▶ **DESCRIPTION OF THE TASK**:
Whenever the word "Вода" appears in a line of the data below, copy that line.

Extracted page text data:
== Segment start ==

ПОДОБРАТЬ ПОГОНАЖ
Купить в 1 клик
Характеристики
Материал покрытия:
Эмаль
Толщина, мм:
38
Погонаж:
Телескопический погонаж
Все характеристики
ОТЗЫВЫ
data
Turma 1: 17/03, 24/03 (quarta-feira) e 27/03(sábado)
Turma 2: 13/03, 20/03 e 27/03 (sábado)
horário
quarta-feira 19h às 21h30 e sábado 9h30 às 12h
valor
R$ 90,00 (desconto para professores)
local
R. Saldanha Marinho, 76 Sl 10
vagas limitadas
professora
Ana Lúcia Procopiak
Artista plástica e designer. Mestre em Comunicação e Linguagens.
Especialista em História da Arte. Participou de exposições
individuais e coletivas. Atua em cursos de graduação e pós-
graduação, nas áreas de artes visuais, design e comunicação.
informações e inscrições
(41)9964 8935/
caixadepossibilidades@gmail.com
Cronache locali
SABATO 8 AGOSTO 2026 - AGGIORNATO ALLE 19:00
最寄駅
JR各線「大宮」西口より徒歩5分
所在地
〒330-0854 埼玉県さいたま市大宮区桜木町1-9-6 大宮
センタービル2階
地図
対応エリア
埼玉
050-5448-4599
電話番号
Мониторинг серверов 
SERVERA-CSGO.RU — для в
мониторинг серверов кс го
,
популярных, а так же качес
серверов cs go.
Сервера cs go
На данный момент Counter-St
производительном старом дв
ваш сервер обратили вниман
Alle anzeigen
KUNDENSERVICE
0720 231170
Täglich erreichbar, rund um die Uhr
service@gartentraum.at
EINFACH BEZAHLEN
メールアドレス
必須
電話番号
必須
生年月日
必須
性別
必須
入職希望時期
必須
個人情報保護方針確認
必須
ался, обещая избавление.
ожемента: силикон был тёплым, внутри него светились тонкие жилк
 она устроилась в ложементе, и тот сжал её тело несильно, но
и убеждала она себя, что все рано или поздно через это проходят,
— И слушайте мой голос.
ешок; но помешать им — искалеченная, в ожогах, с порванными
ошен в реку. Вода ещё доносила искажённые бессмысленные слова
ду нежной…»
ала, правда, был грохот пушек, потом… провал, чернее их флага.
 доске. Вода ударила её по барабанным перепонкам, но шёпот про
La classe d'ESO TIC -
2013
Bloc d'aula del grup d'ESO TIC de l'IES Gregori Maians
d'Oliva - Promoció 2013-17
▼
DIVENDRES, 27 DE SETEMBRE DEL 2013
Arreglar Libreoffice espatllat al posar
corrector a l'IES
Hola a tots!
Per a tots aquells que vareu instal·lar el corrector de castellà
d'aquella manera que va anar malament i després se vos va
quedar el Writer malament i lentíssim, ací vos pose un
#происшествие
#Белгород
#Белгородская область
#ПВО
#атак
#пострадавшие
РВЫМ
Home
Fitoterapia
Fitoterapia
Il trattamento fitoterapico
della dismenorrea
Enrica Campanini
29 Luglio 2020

== Segment end ==

▶ **ANSWER TO THIS EXERCISE**:
ошен в реку. Вода ещё доносила искажённые бессмысленные слова
 доске. Вода ударила её по барабанным перепонкам, но шёпот про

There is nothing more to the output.